Figure 5 Suicide attacks by number of attackers (nperps)
Figure 6 Weapon (sub) type (weapsubtype1_txt)
Vehicles were used in the majority of suicide attacks (but not attacks overall) (Figure 6). Given the finding that most suicide attacks are bomb/explosive attacks (Figure 2), this finding makes sense.
Lastly, the third most influential variable, the city is illustrated in Figure 7. Bagdad has withstood the greatest amount of terrorist attacks over the ten year period, including suicide attacks. Bagdad has suffered many devastating car bomb suicide attacks in this time, killing hundreds of people.
Figure 7 Cities that withstood terrorist attacks (city)
Figure 8 Groups perpetrating terrorist attacks (gname)
The Islamic State (ISIL) have been the perpetrators of the majority of suicide attacks. Boko Haram, an active terrorist group that also perpetrates suicide attacks is not included as they operate in the sub-Saharan African region.

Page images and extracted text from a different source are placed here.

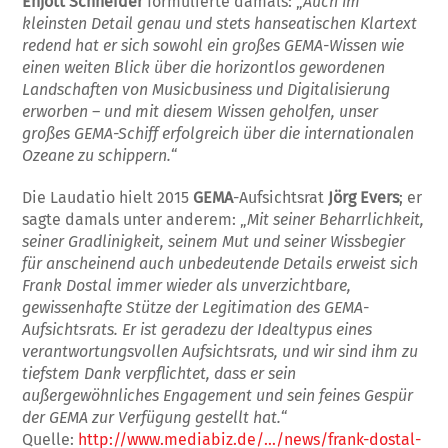
Enjott Schneider
formulierte damals: „
Auch im
kleinsten Detail genau und stets hanseatischen Klartext
redend hat er sich sowohl ein großes GEMA-Wissen wie
einen weiten Blick über die horizontlos gewordenen
Landschaften von Musicbusiness und Digitalisierung
erworben – und mit diesem Wissen geholfen, unser
großes GEMA-Schiff erfolgreich über die internationalen
Ozeane zu schippern.
“
Die Laudatio hielt 2015
GEMA
-Aufsichtsrat
Jörg Evers
; er
sagte damals unter anderem: „
Mit seiner Beharrlichkeit,
seiner Gradlinigkeit, seinem Mut und seiner Wissbegier
für anscheinend auch unbedeutende Details erweist sich
Frank Dostal immer wieder als unverzichtbare,
gewissenhafte Stütze der Legitimation des GEMA-
Aufsichtsrats. Er ist geradezu der Idealtypus eines
verantwortungsvollen Aufsichtsrats, und wir sind ihm zu
tiefstem Dank verpflichtet, dass er sein
außergewöhnliches Engagement und sein feines Gespür
der GEMA zur Verfügung gestellt hat.
“
Quelle:
http://www.mediabiz.de/…/news/frank-dostal-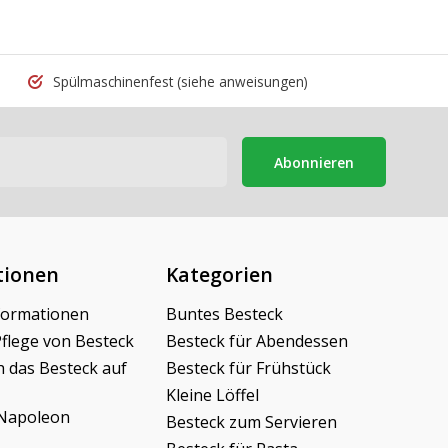
Spülmaschinenfest
(siehe anweisungen)
Abonnieren
tionen
Kategorien
formationen
Buntes Besteck
Pflege von Besteck
Besteck für Abendessen
h das Besteck auf
Besteck für Frühstück
Kleine Löffel
Napoleon
Besteck zum Servieren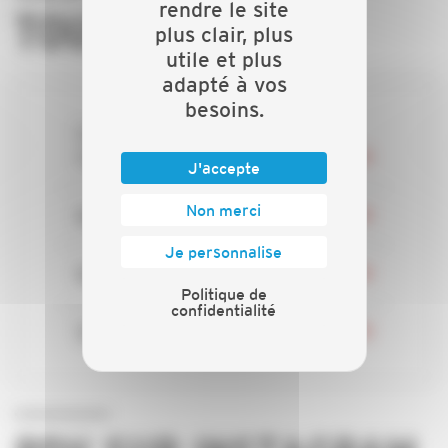
rendre le site
TOURNABLES
plus clair, plus
utile et plus
adapté à vos
besoins.
Les chiffres régionaux de
l'artisanat
J'accepte
Non merci
Nos batailles
Je personnalise
Nos services
Politique de
confidentialité
Vos représentants régionaux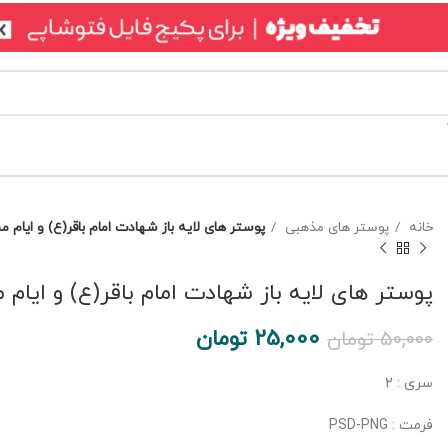
خانه
پوستر های مذهبی
پوستر های لایه باز شهادت امام باقر(ع) و ایام 
پوستر های لایه باز شهادت امام باقر(ع) و ایام 
25,000
تومان
50,000
تومان
سری : 2
فرمت : PSD-PNG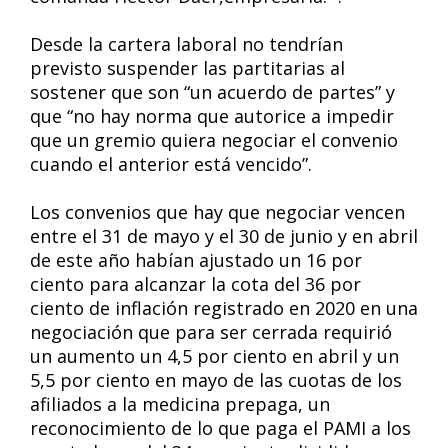
Desde la cartera laboral no tendrían
previsto suspender las partitarias al
sostener que son “un acuerdo de partes” y
que “no hay norma que autorice a impedir
que un gremio quiera negociar el convenio
cuando el anterior está vencido”.
Los convenios que hay que negociar vencen
entre el 31 de mayo y el 30 de junio y en abril
de este año habían ajustado un 16 por
ciento para alcanzar la cota del 36 por
ciento de inflación registrado en 2020 en una
negociación que para ser cerrada requirió
un aumento un 4,5 por ciento en abril y un
5,5 por ciento en mayo de las cuotas de los
afiliados a la medicina prepaga, un
reconocimiento de lo que paga el PAMI a los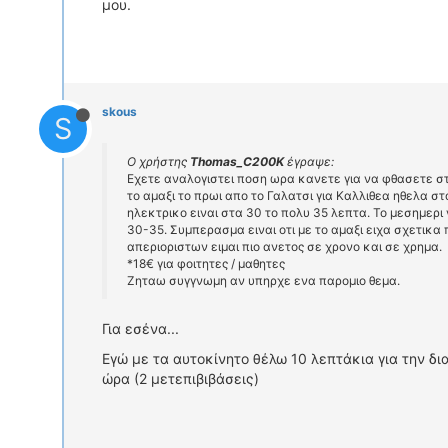
μου.
skous
S
Ο χρήστης
Thomas_C200K
έγραψε:
Εχετε αναλογιστει ποση ωρα κανετε για να φθασετε σ
το αμαξι το πρωι απο το Γαλατσι για Καλλιθεα ηθελα σ
ηλεκτρικο ειναι στα 30 το πολυ 35 λεπτα. Το μεσημερι
30-35. Συμπερασμα ειναι οτι με το αμαξι ειχα σχετικ
απεριοριστων ειμαι πιο ανετος σε χρονο και σε χρημα.
*18€ για φοιτητες / μαθητες
Ζηταω συγγνωμη αν υπηρχε ενα παρομιο θεμα.
Για εσένα...
Εγώ με τα αυτοκίνητο θέλω 10 λεπτάκια για την δ
ώρα (2 μετεπιβιβάσεις)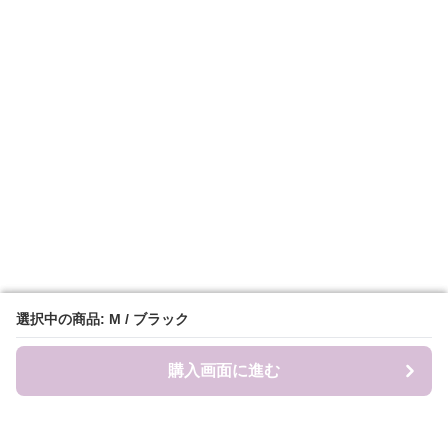
選択中の商品: M / ブラック
選択中の商品: M / ブラック
購入画面に進む
購入画面に進む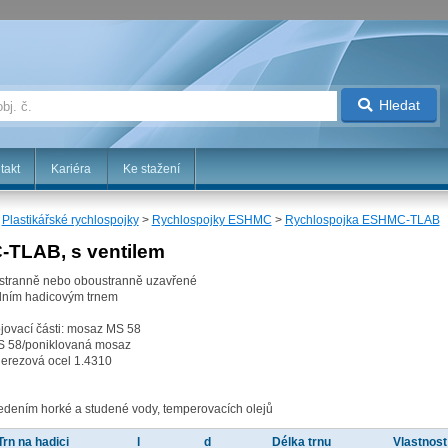
Hledat
takt
Kariéra
Ke stažení
>
Plastikářské rychlospojky
>
Rychlospojky ESHMC
>
Rychlospojka ESHMC-TLAB
TLAB, s ventilem
nostranně nebo oboustranně uzavřené
rdním hadicovým trnem
ipojovací části: mosaz MS 58
MS 58/poniklovaná mosaz
 nerezová ocel 1.4310
 vedením horké a studené vody, temperovacích olejů
Trn na hadici
l
d
Délka trnu
Vlastnost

I can conclude that the 3 most important variables from my model stand up to scrutiny of further data analysis.
Recommendations for enhancing the model
I tried to get glmnet with ridge and lasso working, to deal with the sparseness of my response variable, however the model would run overnight and then fail. Getting this working would definitely improve the model.
Building elasticnet regularization model and conducting upsampling would also improve it.